The dengue danger

Dengue is spreading fast in West Bengal. The number of dengue patients has already exceeded 20,000 with the number steadily rising. Thirty-nine deaths have so far been reported. Unfortunately, a controversy has started between the West Bengal Government and its critics. The latter claim that the TMC Government is suppressing the actual number of dengue patients because it is unable to cope with the situation. Neither the Health Department of the Government nor the civic bodies are equipped to deal with the situation. Even the doctors are divided whether or not facts are indeed being suppressed. Some government doctors have alleged that they have been asked not to mention dengue as the cause of death in the death certificates. The Centre is sending a fact-finding team to assess the situation and find possible lapses on the part of the State Government.

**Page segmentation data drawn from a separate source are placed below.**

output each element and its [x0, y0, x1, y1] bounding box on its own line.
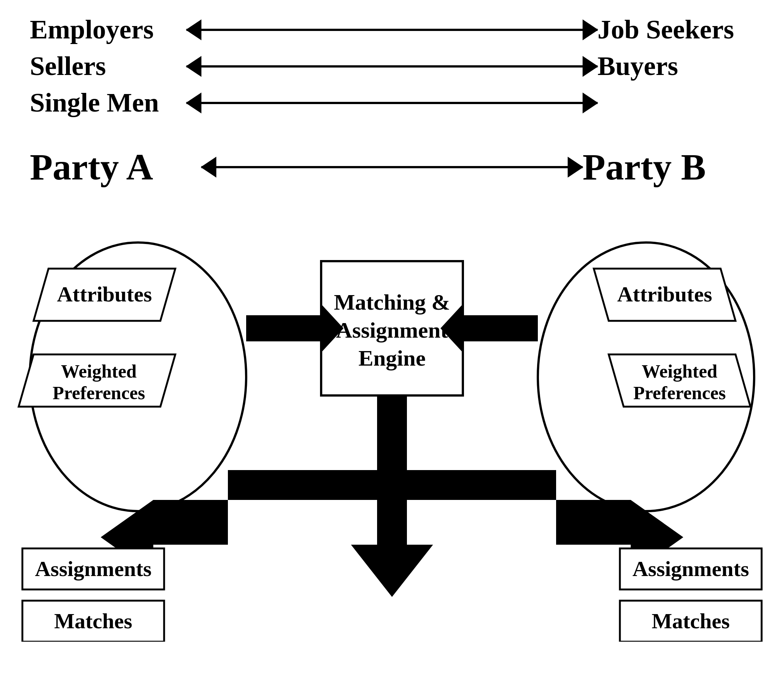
arrows-svg: Attributes Weighted Preferences Attribut… — [0, 231, 784, 642]
svg-point-0 — [30, 242, 246, 511]
party-arrow — [201, 152, 583, 182]
right-label-1: Job Seekers — [598, 15, 754, 44]
svg-marker-21 — [351, 500, 433, 597]
svg-text:Preferences: Preferences — [53, 382, 145, 403]
svg-marker-2 — [34, 269, 175, 321]
svg-marker-4 — [19, 354, 175, 407]
arrow-row-1: Employers Job Seekers — [30, 15, 754, 45]
top-section: Employers Job Seekers Sellers Buyers Sin… — [30, 15, 754, 125]
left-label-2: Sellers — [30, 52, 186, 81]
svg-rect-27 — [620, 548, 762, 590]
arrow-row-2: Sellers Buyers — [30, 52, 754, 81]
svg-rect-29 — [620, 601, 762, 642]
svg-text:Attributes: Attributes — [617, 282, 712, 306]
party-b-label: Party B — [583, 146, 754, 188]
arrow-line-1 — [186, 29, 598, 31]
party-arrow-line — [201, 166, 583, 168]
svg-text:Matches: Matches — [651, 609, 729, 633]
svg-text:Engine: Engine — [358, 346, 426, 371]
svg-text:Assignments: Assignments — [35, 557, 152, 581]
svg-marker-17 — [440, 304, 538, 352]
svg-text:Assignment: Assignment — [336, 318, 448, 343]
svg-marker-20 — [101, 470, 228, 574]
svg-rect-12 — [321, 261, 463, 396]
bidirectional-arrow-1 — [186, 15, 598, 45]
svg-rect-23 — [22, 548, 164, 590]
svg-rect-19 — [228, 470, 556, 500]
svg-marker-22 — [556, 470, 683, 574]
svg-text:Weighted: Weighted — [61, 361, 137, 382]
arrow-line-2 — [186, 65, 598, 67]
svg-text:Matching &: Matching & — [334, 290, 450, 314]
svg-text:Matches: Matches — [54, 609, 132, 633]
right-label-2: Buyers — [598, 52, 754, 81]
left-label-3: Single Men — [30, 88, 186, 117]
arrow-row-3: Single Men — [30, 88, 754, 118]
svg-text:Attributes: Attributes — [57, 282, 152, 306]
svg-text:Preferences: Preferences — [633, 382, 726, 403]
svg-rect-18 — [377, 396, 407, 470]
bidirectional-arrow-2 — [186, 52, 598, 81]
svg-marker-16 — [246, 304, 344, 352]
middle-section: Attributes Weighted Preferences Attribut… — [0, 231, 784, 642]
svg-text:Assignments: Assignments — [633, 557, 749, 581]
svg-marker-7 — [594, 269, 736, 321]
arrow-line-3 — [186, 102, 598, 104]
svg-rect-25 — [22, 601, 164, 642]
bidirectional-arrow-3 — [186, 88, 598, 118]
svg-point-1 — [538, 242, 754, 511]
party-section: Party A Party B — [30, 146, 754, 188]
left-label-1: Employers — [30, 15, 186, 44]
party-a-label: Party A — [30, 146, 201, 188]
diagram-container: Employers Job Seekers Sellers Buyers Sin… — [0, 0, 784, 679]
svg-text:Weighted: Weighted — [642, 361, 718, 382]
svg-marker-9 — [609, 354, 750, 407]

Complaints of inadequate infrastructural facilities to deal with the dengue problem have been made on different grounds. Aedis egyptii, the mosquito that acts as vector in spreading the dengue virus, breeds in stagnant water pools. Photographs have appeared of such pools existing right in the premises of government hospitals and health centres. Another charge is that not all hospitals are equipped to examine the blood of suspected dengue patients. There are differences among the doctors also about the course of treatment like the number of platelets in the patient’s blood that should cause concern. There are obvious differences between doctors on political lines as well. All these have helped to create panic among the people about dengue.
A long-term planning is necessary to prevent the outbreak of dengue every year.  A proper infrastructure should be created right down to the thana level so that anyone running fever for some days and showing symptoms of dengue can have his or her blood examined without delay and if found positive is taken to a hospital. This will go a long way in preventing the spread of the disease. Early detection will also significantly increase chances of recovery and reduce the number of deaths. Hospitals have to ensure that they themselves do not become the breeding ground of dengue mosquitoes.
There is another danger. Most pathogens become resistant to drugs after some time. Extremely drug-resistant tuberculosis is already causing serious concern to health authorities including the World Health Organization. There are other diseases also which are getting drug-resistant. Sometimes the patients themselves are responsible for making pathogens drug-resistant by not completing the course of the treatment but stopping it halfway as soon as symptoms disappear. People have to be made aware of the danger to which they expose themselves by stopping treatment before they are fully cured.